◆ MATERIAL FOR THIS EXERCISE
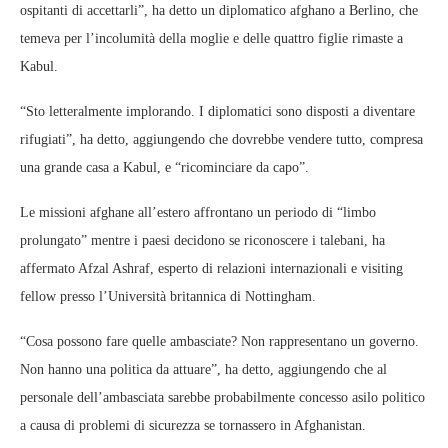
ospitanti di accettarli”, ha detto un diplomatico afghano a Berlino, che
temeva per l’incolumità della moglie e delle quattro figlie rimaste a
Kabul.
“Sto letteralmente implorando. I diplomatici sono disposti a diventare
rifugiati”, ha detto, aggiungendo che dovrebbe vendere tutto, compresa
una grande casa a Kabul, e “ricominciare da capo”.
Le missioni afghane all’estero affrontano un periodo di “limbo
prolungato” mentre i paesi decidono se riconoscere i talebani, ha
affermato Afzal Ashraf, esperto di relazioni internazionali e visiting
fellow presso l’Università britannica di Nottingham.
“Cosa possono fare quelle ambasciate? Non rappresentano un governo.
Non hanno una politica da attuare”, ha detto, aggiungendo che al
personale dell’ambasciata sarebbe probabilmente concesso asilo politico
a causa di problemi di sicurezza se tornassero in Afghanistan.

...

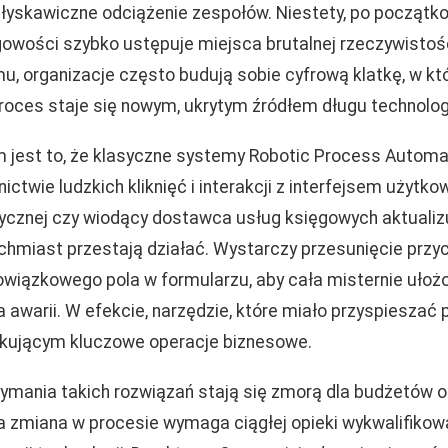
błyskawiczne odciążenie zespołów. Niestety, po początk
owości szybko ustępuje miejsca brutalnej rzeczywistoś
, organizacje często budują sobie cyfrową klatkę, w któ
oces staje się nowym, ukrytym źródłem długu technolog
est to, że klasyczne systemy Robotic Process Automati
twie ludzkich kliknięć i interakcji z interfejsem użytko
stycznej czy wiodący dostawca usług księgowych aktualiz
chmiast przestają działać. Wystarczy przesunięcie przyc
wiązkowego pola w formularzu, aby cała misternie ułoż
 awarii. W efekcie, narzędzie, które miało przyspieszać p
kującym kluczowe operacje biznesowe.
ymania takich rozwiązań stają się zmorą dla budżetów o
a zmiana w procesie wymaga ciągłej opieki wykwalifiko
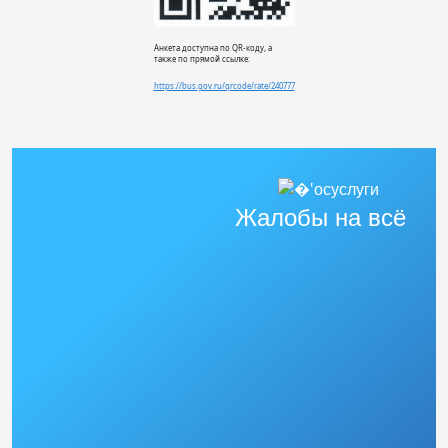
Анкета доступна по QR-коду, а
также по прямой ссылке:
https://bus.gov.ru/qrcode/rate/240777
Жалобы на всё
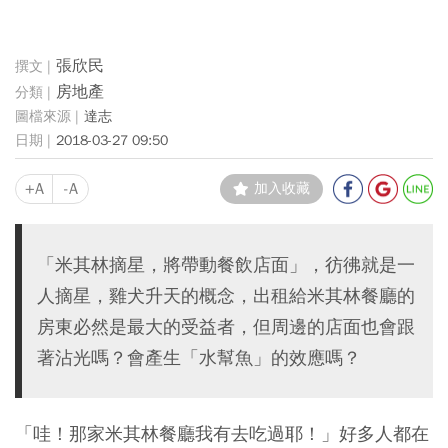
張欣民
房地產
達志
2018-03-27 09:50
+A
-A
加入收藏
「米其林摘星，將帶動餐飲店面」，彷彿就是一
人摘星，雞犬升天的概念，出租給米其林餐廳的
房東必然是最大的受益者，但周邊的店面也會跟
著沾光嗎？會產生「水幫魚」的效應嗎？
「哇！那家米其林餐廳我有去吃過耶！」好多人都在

◆ TASK GOAL
Would you please copy, word for word, everything above from the line containing "a Berlino, che" down to the line containing "i talebani, ha", those two lines included?

◆ RESPONSE BELOW
ospitanti di accettarli”, ha detto un diplomatico afghano a Berlino, che
temeva per l’incolumità della moglie e delle quattro figlie rimaste a
Kabul.
“Sto letteralmente implorando. I diplomatici sono disposti a diventare
rifugiati”, ha detto, aggiungendo che dovrebbe vendere tutto, compresa
una grande casa a Kabul, e “ricominciare da capo”.
Le missioni afghane all’estero affrontano un periodo di “limbo
prolungato” mentre i paesi decidono se riconoscere i talebani, ha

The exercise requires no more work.